Local & Self-Hosted Endpoints

Local LLM (Text / Embeddings)

Any OpenAI-compatible server works out of the box using the /custom-endpoints command category. Popular options:

Server	Notes
Ollama	Easiest local LLM setup; enable OpenAI-compat mode
KoboldCPP	GGUF models; OpenAI-compat mode built in
LM Studio	GUI-based; exposes a local `/v1` server
vLLM	High-throughput GPU serving
LiteLLM	Unified proxy over many backends
ChatMock	Local OpenAI-compat bridge for Codex CLI

Configure via /custom-endpoints in Discord, pointing at your local endpoint URL (e.g. http://192.168.1.10:11434/v1).

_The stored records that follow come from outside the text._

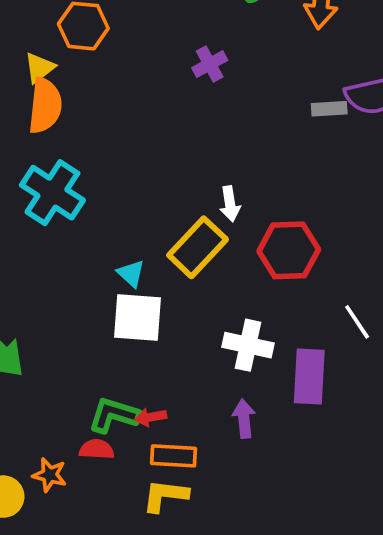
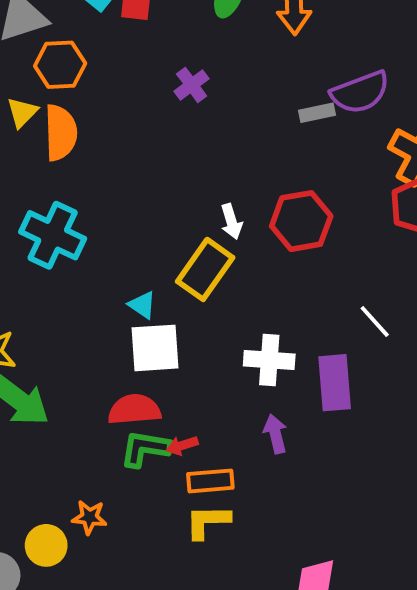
orange semicircle: (45, 106) -> (61, 133), moved
red hexagon: (289, 250) -> (301, 221), moved
red semicircle: (97, 449) -> (134, 410), moved, size x1.5

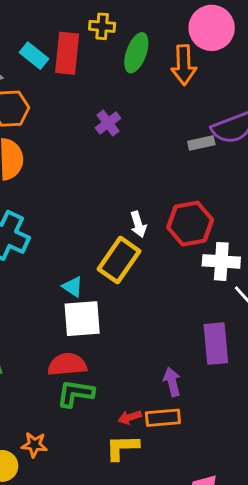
white cross: (269, 360) -> (221, 261), moved
red arrow: (182, 445) -> (130, 417), moved
orange rectangle: (210, 481) -> (163, 418), moved

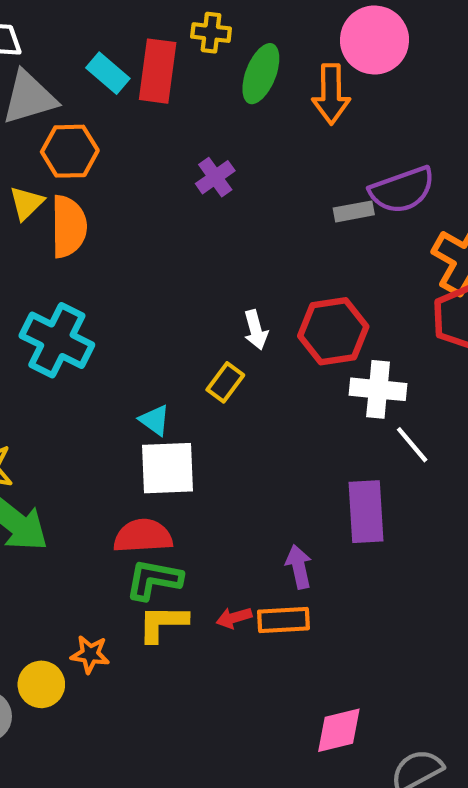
yellow rectangle: (119, 260) -> (225, 382), size x0.6
yellow L-shape: (122, 447) -> (163, 623), moved

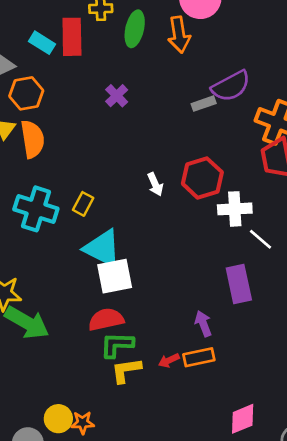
yellow rectangle: (225, 382) -> (83, 204), moved
cyan triangle: (155, 420) -> (102, 248), size x2.0
orange star: (90, 654) -> (83, 423), moved

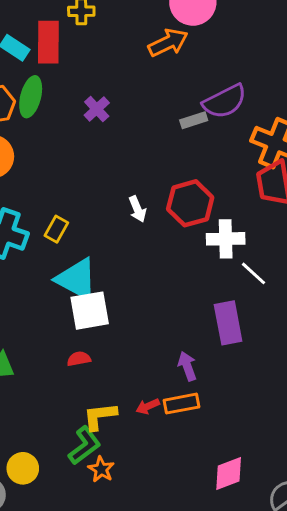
green ellipse: (135, 29) -> (31, 97), moved
orange arrow: (179, 35) -> (168, 43), turned -108
red semicircle: (106, 319) -> (79, 359), size x0.6
green L-shape: (117, 345) -> (84, 446), moved, turned 140
orange star: (83, 423) -> (101, 469), moved, turned 30

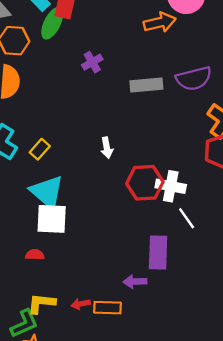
green ellipse: (31, 97) -> (52, 23), moved
gray rectangle: (194, 120) -> (146, 85), moved, size x1.5
red hexagon: (190, 203) -> (145, 183), moved
purple arrow: (187, 366) -> (135, 282), moved, turned -85

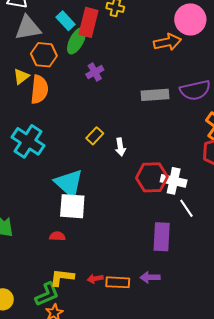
purple cross: (92, 62) -> (95, 72), moved
yellow rectangle: (40, 149) -> (95, 136), moved
purple arrow: (135, 282) -> (150, 277), moved

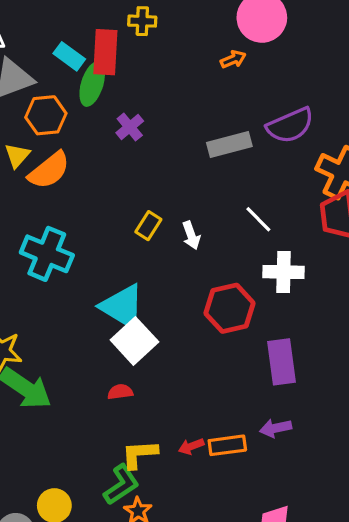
orange arrow: (167, 42) -> (233, 59), size x0.6
orange semicircle: (39, 89) -> (49, 170), turned 56
red hexagon: (152, 177) -> (230, 308), moved
white square: (72, 206) -> (134, 341), turned -36
white line: (186, 208) -> (258, 219), moved

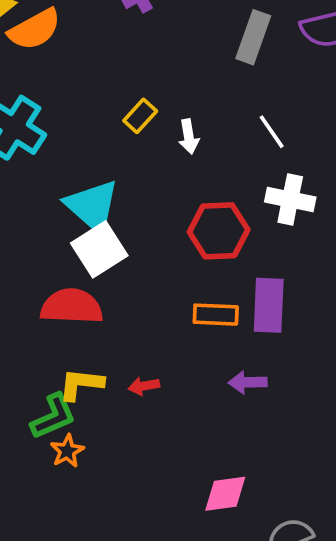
gray rectangle: (229, 144) -> (253, 37), turned -66
red semicircle: (120, 392) -> (72, 306), size x2.0
orange rectangle: (227, 445) -> (216, 315), moved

Local Image Generation (ComfyUI)

TomoriBot ships a ready-to-use Anima v1 ComfyUI workflow for txt2img and img2img. Use /help custom-endpoint to learn how to create a TomoriBot-compatible ComfyUI workflow for images and videos as well.

Anima v1 workflow: assets/comfyui-workflows/tomoribot-anima-v1-comfyui.json
Workflow notes: assets/comfyui-workflows/README.md
Upload the .json workflow during /provider custom-endpoints add (capability: image, API style: comfyui)
ComfyUI must be reachable on the network, TomoriBot polls its /history endpoint until the image is ready

Local TTS (Voice Messages)

Three reference FastAPI wrapper servers are included, each exposing a /synthesize endpoint that TomoriBot calls for native Discord voice messages. All of which support voice cloning

Engine	Folder	Model	Strength
Chatterbox	`servers/tts/chatterbox/`	Chatterbox Turbo	English, lightweight, expressive bracket tags
Qwen3-TTS	`servers/tts/qwen3tts/`	Qwen3-TTS 1.7B Base	Large but accurate multilingual reference-audio cloning (RECOMMENDED)
IrodoriTTS	`servers/tts/irodoritts/`	Irodori-TTS 500M v2	Japanese-focused reference-audio cloning, styles with emojis

Each folder contains a server.py and requirements.txt. Start the server, then register it in Discord with /provider custom-endpoints add (capability: speech). Upload a short reference audio clip via /speech voice-add and assign it to a persona with /speech voice-assign. The clip can be in any audio format (TomoriBot automatically converts it to mono WAV), but it is strongly recommended to use a 10-20 second clip with no background music.

ElevenLabs is also supported as a cloud TTS/STT option via /speech elevenlabs.

Local STT (Audio Transcription)

A reference WhisperX server is included for transcribing audio attachments sent to TomoriBot.

Server script: servers/stt/whisperx_server.py
Exposes the standard OpenAI /v1/audio/transcriptions endpoint shape
Compatible alternatives: whisper.cpp HTTP mode, KoboldCPP STT

Register via /custom-endpoints add (capability: transcription). Use /help transcription in Discord for a step-by-step setup guide.

Local Search & Web Tools

TomoriBot can route her built-in web tools through your own self-hosted infrastructure to avoid public API limits and improve parsing quality.

Sidecar	Tool	Purpose	Guide
SearXNG	`web_search`	Privacy-respecting metasearch engine proxy to avoid rate limits	Setup Guide
Crawl4AI	`fetch_url`	Browser-rendered markdown extraction for JS-heavy sites	Setup Guide

Starting Sidecars with `bun launch`

Instead of starting sidecar services manually, use bun launch which starts the requested sidecars, waits for them to be ready, then launches the bot in watch mode automatically:

# Bot only, identical to bun run dev
bun launch

# With SearXNG and Crawl4AI Docker sidecars
bun launch --searxng --crawl4ai

# With a local TTS server (venv must be set up first — see docs/integrations/voice/tts/)
bun launch --qwen3tts

# See all available flags
bun launch --help

Available flags: --searxng, --crawl4ai, --qwen3tts, --chatterbox, --irodoritts, --whisperx

Docker sidecars (--searxng, --crawl4ai) are created on first run and reused on subsequent runs. Python TTS/STT sidecars require their venv to be set up once beforehand; see the individual setup guides in docs/integrations/voice/.

Ctrl+C stops the bot and any Python sidecar processes. Docker containers are intentionally left running — stop them manually with docker stop searxng / docker stop crawl4ai when done.